In zwei Tagen ruderten sie über den Langen See und kamen an die Mündung des Eilend, und immer höher und finsterer sahen sie nun den Einsamen Berg vor sich aufragen. Gegen die starke Strömung kamen sie nur langsam voran. Am Ende des dritten Tages, einige Meilen weit flussaufwärts, legten sie am linken, dem westlichen Ufer an und schifften sich aus. Hier trafen sie die Pferde mit weiteren Vorräten und Ausrüstungsgegenständen und die Ponys, die ihnen als Reittiere dienen sollten. So viel wie möglich luden sie den Ponys auf; der Rest wurde als Reserve unter einem Zelt verstaut. Von den Männern aus der Stadt wollte keiner auch nur eine Nacht lang so nah am Fuß des Berges bei ihnen bleiben.

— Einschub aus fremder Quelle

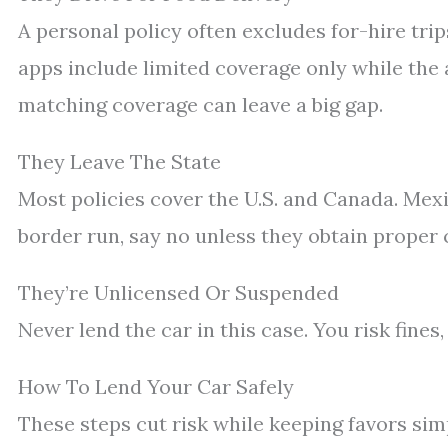
A personal policy often excludes for-hire tri
apps include limited coverage only while the 
matching coverage can leave a big gap.
They Leave The State
Most policies cover the U.S. and Canada. Mexi
border run, say no unless they obtain proper
They’re Unlicensed Or Suspended
Never lend the car in this case. You risk fines
How To Lend Your Car Safely
These steps cut risk while keeping favors sim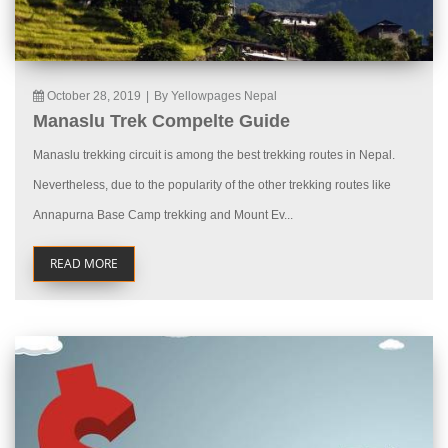
October 28, 2019
|
By Yellowpages Nepal
Manaslu Trek Compelte Guide
Manaslu trekking circuit is among the best trekking routes in Nepal.
Nevertheless, due to the popularity of the other trekking routes like
Annapurna Base Camp trekking and Mount Ev...
READ MORE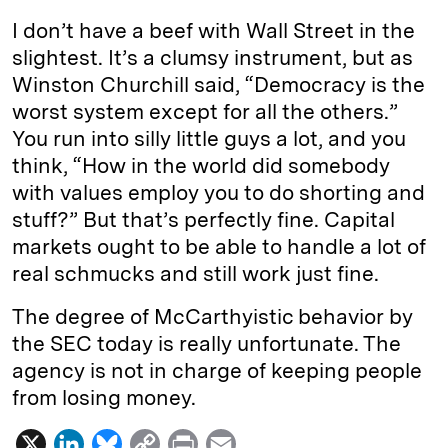
I don’t have a beef with Wall Street in the
slightest. It’s a clumsy instrument, but as
Winston Churchill said, “Democracy is the
worst system except for all the others.”
You run into silly little guys a lot, and you
think, “How in the world did somebody
with values employ you to do shorting and
stuff?” But that’s perfectly fine. Capital
markets ought to be able to handle a lot of
real schmucks and still work just fine.
The degree of McCarthyistic behavior by
the SEC today is really unfortunate. The
agency is not in charge of keeping people
from losing money.
X
L
B
C
P
E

»Auf keinen Fall, solange die alten Lieder noch nicht wahr geworden sind!«, sagten die Männer. In dieser Wildnis war es leichter, an den Drachen zu glauben als an Thorin. Es war auch nicht nötig, das Reservelager bewachen zu lassen, denn das Land war öd und leer. Obwohl es schon dunkel wurde, machten sich ihre Begleiter in aller Eile flussabwärts zum Seeufer davon.

Sie verbrachten eine kalte Nacht in der Einsamkeit, und ihr Mut sank. Am nächsten Tag ging es weiter. Balin und Bilbo ritten als Letzte, jeder ein zweites, schwerbeladenes Pony neben sich am Zügel führend; die anderen waren ein Stück voraus und suchten immer wieder die Richtung, denn es gab keine Wege. Sie hielten nach Nordwesten, schräg fort vom Ufer des Eilend und immer näher zu einem großen Ausläufer des Berges, der sich ihnen nach Süden entgegenstreckte.

Es war keine Vergnügungsreise, sondern ein stiller, verstohlener Anmarsch. Niemand lachte, sang oder spielte die Harfe, und der Stolz und die Hoffnungen, die beim Klang der alten Lieder am See in ihren Herzen erwacht waren, verloren sich im bedrückten Dahintrotten. Sie wussten, dass sie sich dem Ende der Reise näherten und dass es ein Ende mit Schrecken werden konnte. Das Land um sie her wurde öd und kahl, obwohl es einst, wie Thorin erzählte, grün und freundlich gewesen sein sollte. Gras gab es kaum, und nicht lange, so sahen sie auch keine Büsche oder Bäume mehr, und nur verkohlte Stümpfe verrieten, dass vor langer Zeit einmal welche hier gestanden hatten. Sie waren nun in der vom Drachen verwüsteten Einöde, und das Jahr ging schon zur Neige.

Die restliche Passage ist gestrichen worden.